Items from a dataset
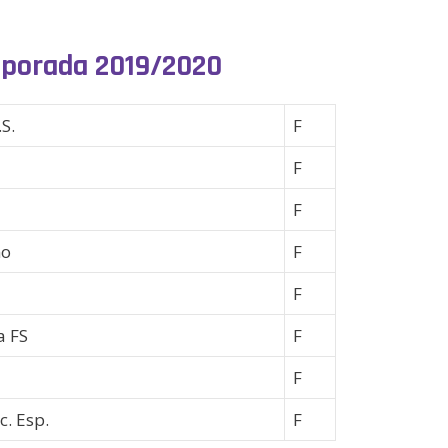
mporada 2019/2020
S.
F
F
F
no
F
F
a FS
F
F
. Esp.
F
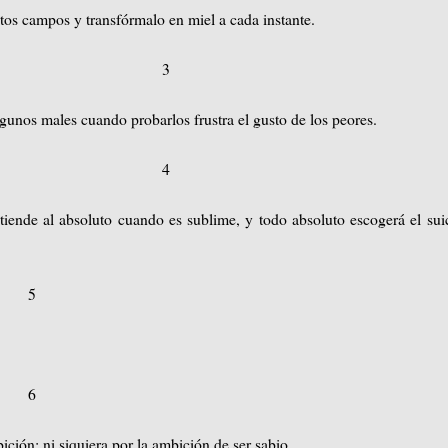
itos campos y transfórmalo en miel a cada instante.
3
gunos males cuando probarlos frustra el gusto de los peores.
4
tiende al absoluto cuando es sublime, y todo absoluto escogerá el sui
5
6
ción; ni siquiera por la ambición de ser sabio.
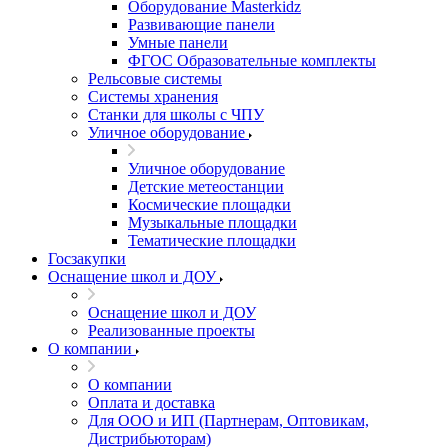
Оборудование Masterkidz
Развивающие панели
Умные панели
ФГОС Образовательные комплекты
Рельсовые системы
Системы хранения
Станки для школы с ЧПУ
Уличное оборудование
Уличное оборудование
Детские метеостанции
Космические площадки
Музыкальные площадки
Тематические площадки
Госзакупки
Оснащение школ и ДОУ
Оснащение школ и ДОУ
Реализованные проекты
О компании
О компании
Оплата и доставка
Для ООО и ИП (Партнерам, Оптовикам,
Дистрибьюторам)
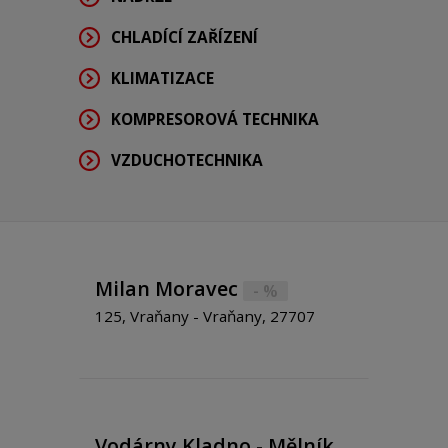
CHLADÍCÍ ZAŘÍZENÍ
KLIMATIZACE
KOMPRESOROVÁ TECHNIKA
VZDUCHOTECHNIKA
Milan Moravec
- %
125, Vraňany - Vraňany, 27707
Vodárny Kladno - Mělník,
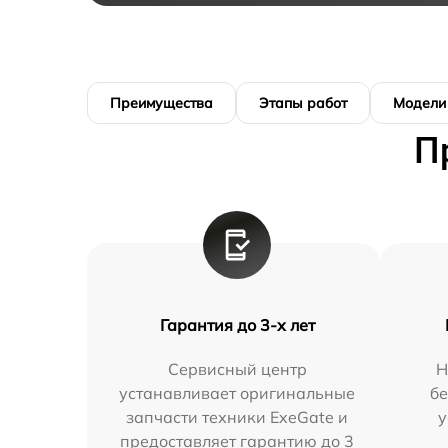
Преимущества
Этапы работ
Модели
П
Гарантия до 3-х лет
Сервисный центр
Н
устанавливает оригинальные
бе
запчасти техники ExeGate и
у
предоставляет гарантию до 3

...

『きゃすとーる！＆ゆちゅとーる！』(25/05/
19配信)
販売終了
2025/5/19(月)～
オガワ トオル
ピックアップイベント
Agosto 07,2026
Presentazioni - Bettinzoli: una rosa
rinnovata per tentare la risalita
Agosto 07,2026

To do: Above are some records. Reproduce the lines from the one with "mporada 2019/2020" down to the one with "Умные панели", keeping both, and leave every picture out.

Exercise answer:
mporada 2019/2020
S.
F
F
F
no
F
F
a FS
F
F
. Esp.
F
itos campos y transfórmalo en miel a cada instante.
3
gunos males cuando probarlos frustra el gusto de los peores.
4
tiende al absoluto cuando es sublime, y todo absoluto escogerá el sui
5
6
ción; ni siquiera por la ambición de ser sabio.
Оборудование Masterkidz
Развивающие панели
Умные панели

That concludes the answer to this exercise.